Here's my favorite daily rider....1920's Iver Johnson with a blacked out prewar New Departure 2 speed on p35s with schwalbe tires.


----------



## theyankeedoodler (Mar 13, 2014)

Sweet ride!
How about dem (Schwalbe Big) Apples? I love the BA's. Currently have some Big Bens & Fat Franks on some rides.


----------



## Jose (Mar 14, 2014)

theyankeedoodler said:


> Sweet ride!
> How about dem (Schwalbe Big) Apples? I love the BA's.
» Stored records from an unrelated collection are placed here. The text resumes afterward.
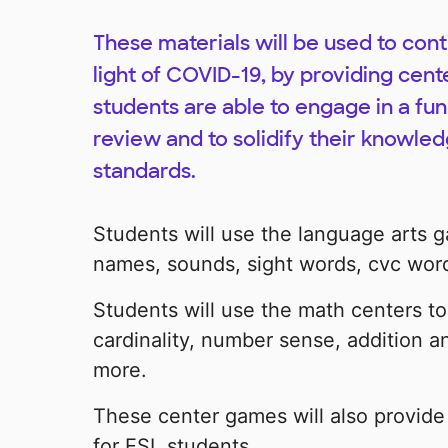
These materials will be used to con
light of COVID-19, by providing cent
students are able to engage in a fun
review and to solidify their knowle
standards.
Students will use the language arts g
names, sounds, sight words, cvc wor
Students will use the math centers to
cardinality, number sense, addition 
more.
These center games will also provid
for ESL students.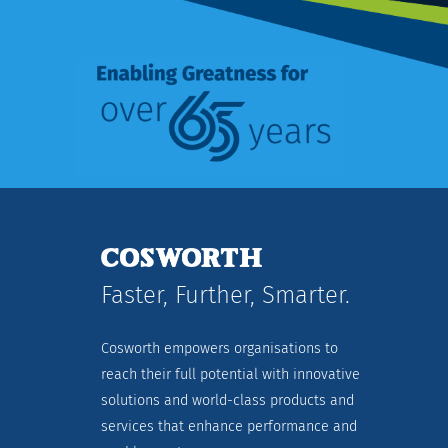
Faster, Further, Smarter.
Cosworth empowers organisations to
reach their full potential with innovative
solutions and world-class products and
services that enhance performance and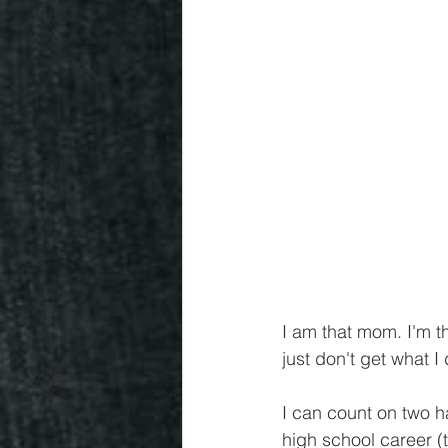
I am that mom. I'm t
just don't get what I
I can count on two h
high school career (t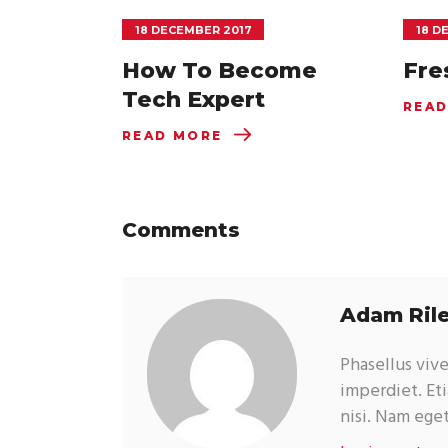
18 DECEMBER 2017
18 D
How To Become
Fre
Tech Expert
READ
READ MORE
Comments
Adam Ril
Phasellus viv
imperdiet. Eti
nisi. Nam ege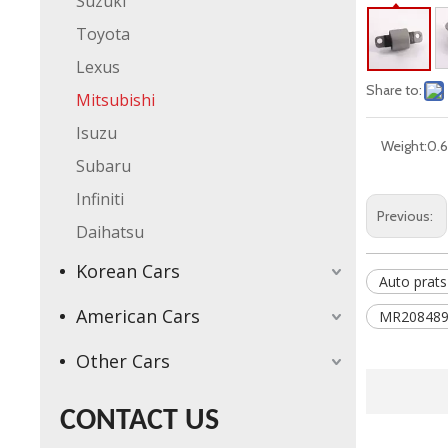
Suzuki
Toyota
Lexus
Share to:
Mitsubishi
Isuzu
Weight:
0.6
Subaru
Infiniti
Previous:
Daihatsu
Korean Cars
Auto prats
American Cars
MR208489
Other Cars
CONTACT US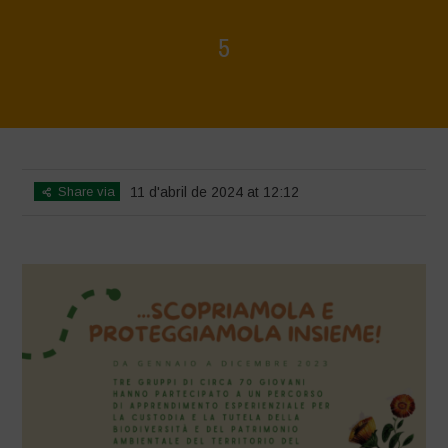
5
Home
>
Mappa della Biodiversità
>
5
Share via
11 d'abril de 2024 at 12:12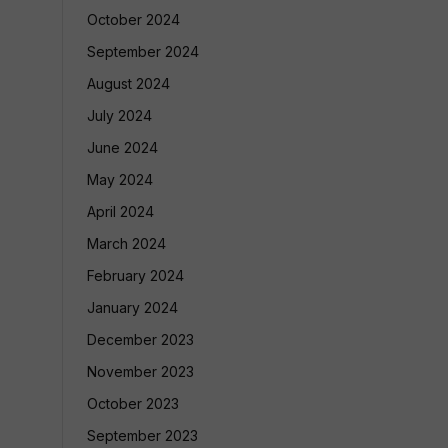
October 2024
September 2024
August 2024
July 2024
June 2024
May 2024
April 2024
March 2024
February 2024
January 2024
December 2023
November 2023
October 2023
September 2023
Currently have some Big Bens & Fat Franks on some rides.




Yup....Them BA's might be pricier but we'll worth the ride. Instead of them heavy metal wood clad wheels. My buddy gave me the idea to put BA's on the alumn.P35  for smoother ride. I have parade bars on just cause I don't want to bend another nice set of bar's. Also have a set of fat franks on another bike as well. You can't go wrong with tires that ride smooth and that have a reflector stripe.


----------



## theyankeedoodler (Mar 14, 2014)

I've run the BA's, BB's & FF's all on the Velocity P35s & on some thinner rims.  The P35's win!


----------



## HIGGINSFOREVER (Mar 14, 2014)

100% Cool running a set on my camel back american flyer


----------



## Jose (Mar 15, 2014)

HIGGINSFOREVER said:


> 100% Cool running a set on my camel back american flyer




Post a pic! The P35's just a way smoother & lighter ride than Old metal/wood clad rims


----------